[[ Material provided, beginning ]]

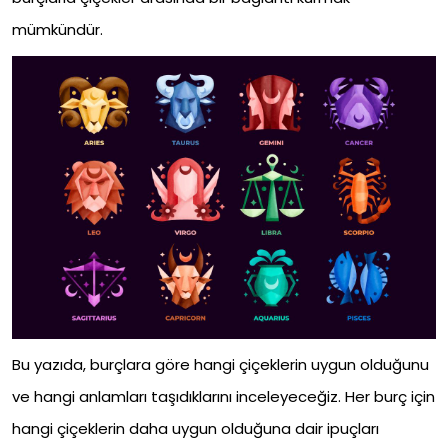
mümkündür.
Bu yazıda, burçlara göre hangi çiçeklerin uygun olduğunu
ve hangi anlamları taşıdıklarını inceleyeceğiz. Her burç için
hangi çiçeklerin daha uygun olduğuna dair ipuçları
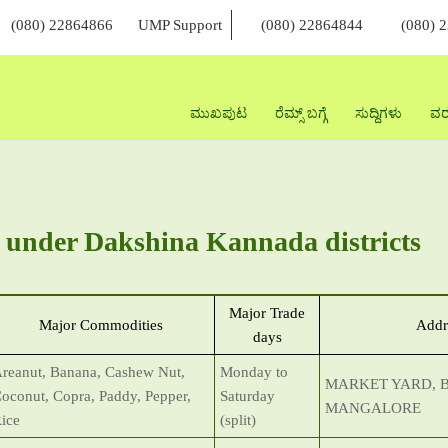
(080) 22864866
UMP Support
(080) 22864844
(080) 
ಮುಖಪುಟ
ರೆಮ್ಸ್ ಬಗ್ಗೆ
ಸುದ್ದಿಗಳು
ವರ
 under Dakshina Kannada districts
Major Trade
Major Commodities
Addr
days
reanut, Banana, Cashew Nut,
Monday to
MARKET YARD, 
oconut, Copra, Paddy, Pepper,
Saturday
MANGALORE
ice
(split)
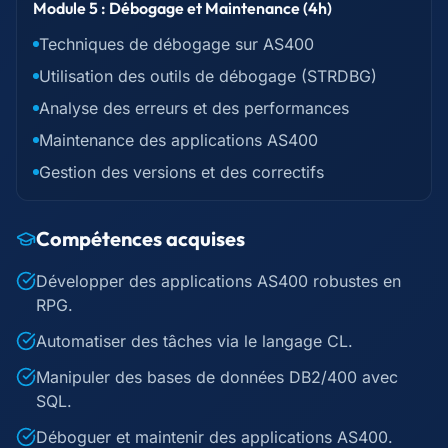
Module 5 : Débogage et Maintenance (4h)
Techniques de débogage sur AS400
Utilisation des outils de débogage (STRDBG)
Analyse des erreurs et des performances
Maintenance des applications AS400
Gestion des versions et des correctifs
Compétences acquises
Développer des applications AS400 robustes en
RPG.
Automatiser des tâches via le langage CL.
Manipuler des bases de données DB2/400 avec
SQL.
Déboguer et maintenir des applications AS400.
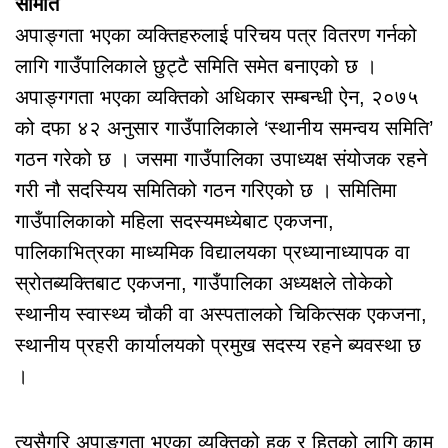
समिति
अपाङ्गता भएका व्यक्तिहरुलाई परिचय पत्र वितरण गर्नको
लागि गाउँपालिकाले छुट्टै समिति समेत बनाएको छ ।
अपाङ्गगता भएका व्यक्तिको अधिकार सम्बन्धी ऐन, २०७५
को दफा ४२ अनुसार गाउँपालिकाले ‘स्थानीय समन्वय समिति’
गठन गरेको छ । जसमा गाउँपालिका उपाध्यक्ष संयोजक रहने
गरी नौ सदस्यिय समितिको गठन गरिएको छ । समितिमा
गाउँपालिकाको महिला सदस्यमध्येबाट एकजना,
पालिकाभित्रका माध्यमिक विद्यालयका प्रध्यानाध्यापक वा
स्रोतब्यक्तिबाट एकजना, गाउँपालिका अध्यक्षले तोकेको
स्थानीय स्वास्थ्य चौकी वा अस्पतालको चिकित्सक एकजना,
स्थानीय प्रहरी कार्यालयको प्रमुख सदस्य रहने ब्यवस्था छ
।
त्यसैगरि अपाङ्गता भएका व्यक्तिको हक र हितको लागि काम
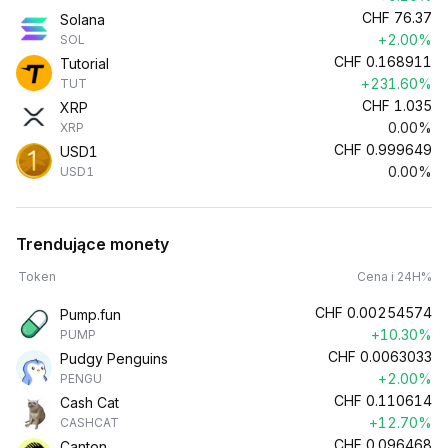
CHF
76.37
Solana
+2.00%
SOL
CHF
0.168911
Tutorial
+231.60%
TUT
CHF
1.035
XRP
0.00%
XRP
CHF
0.999649
USD1
0.00%
USD1
Trendujące monety
Token
Cena i 24H%
CHF
0.00254574
Pump.fun
+10.30%
PUMP
CHF
0.0063033
Pudgy Penguins
+2.00%
PENGU
CHF
0.110614
Cash Cat
+12.70%
CASHCAT
CHF
0.096468
Canton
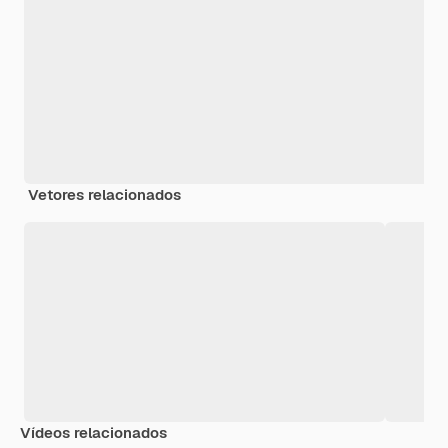
Vetores relacionados
Vídeos relacionados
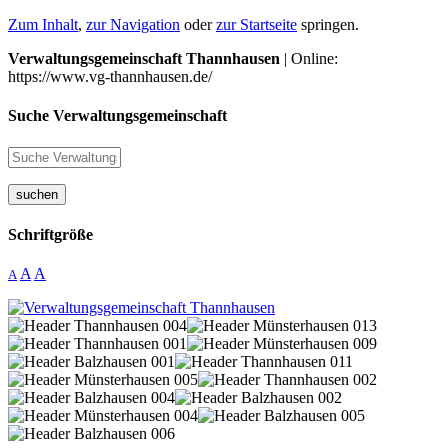
Zum Inhalt
,
zur Navigation
oder
zur Startseite
springen.
Verwaltungsgemeinschaft Thannhausen
| Online:
https://www.vg-thannhausen.de/
Suche Verwaltungsgemeinschaft
suchen
Schriftgröße
A
A
A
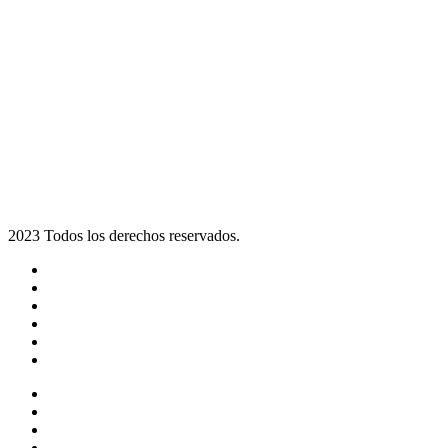
2023 Todos los derechos reservados.
Noticias
Eventos
Programas
Equipo
Tienda
Merchandising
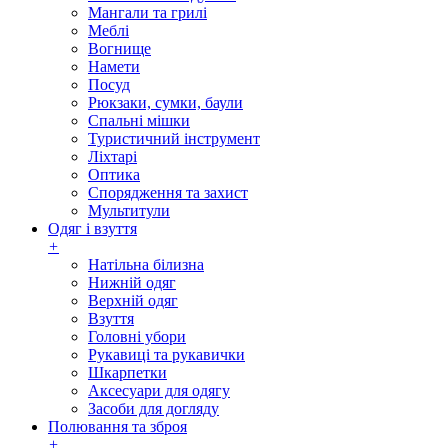
Мангали та грилі
Меблі
Вогнище
Намети
Посуд
Рюкзаки, сумки, баули
Спальні мішки
Туристичний інструмент
Ліхтарі
Оптика
Спорядження та захист
Мультитули
Одяг і взуття
+
Натільна білизна
Нижній одяг
Верхній одяг
Взуття
Головні убори
Рукавиці та рукавички
Шкарпетки
Аксесуари для одягу
Засоби для догляду
Полювання та зброя
+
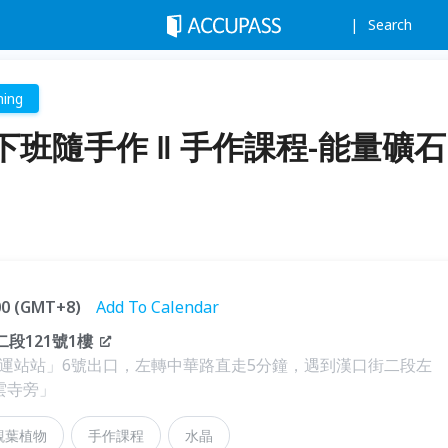
Search
ning
班隨手作 ‖ 手作課程-能量礦石
:00 (GMT+8)
Add To Calendar
段121號1樓
運站站」6號出口，左轉中華路直走5分鐘，遇到漢口街二段左
雲寺旁」
觀葉植物
手作課程
水晶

[[ Material provided, end ]]

Starting at the first line of the material above and ending with the line that contains "Techniques de débogage sur AS400", reproduce every line exactly, and leave out the pictures.

mümkündür.
Bu yazıda, burçlara göre hangi çiçeklerin uygun olduğunu
ve hangi anlamları taşıdıklarını inceleyeceğiz. Her burç için
hangi çiçeklerin daha uygun olduğuna dair ipuçları
(080) 22864866
UMP Support
(080) 22864844
(080) 
ಮುಖಪುಟ
ರೆಮ್ಸ್ ಬಗ್ಗೆ
ಸುದ್ದಿಗಳು
ವರ
 under Dakshina Kannada districts
Major Trade
Major Commodities
Addr
days
reanut, Banana, Cashew Nut,
Monday to
MARKET YARD, 
oconut, Copra, Paddy, Pepper,
Saturday
MANGALORE
ice
(split)
Module 5 : Débogage et Maintenance (4h)
Techniques de débogage sur AS400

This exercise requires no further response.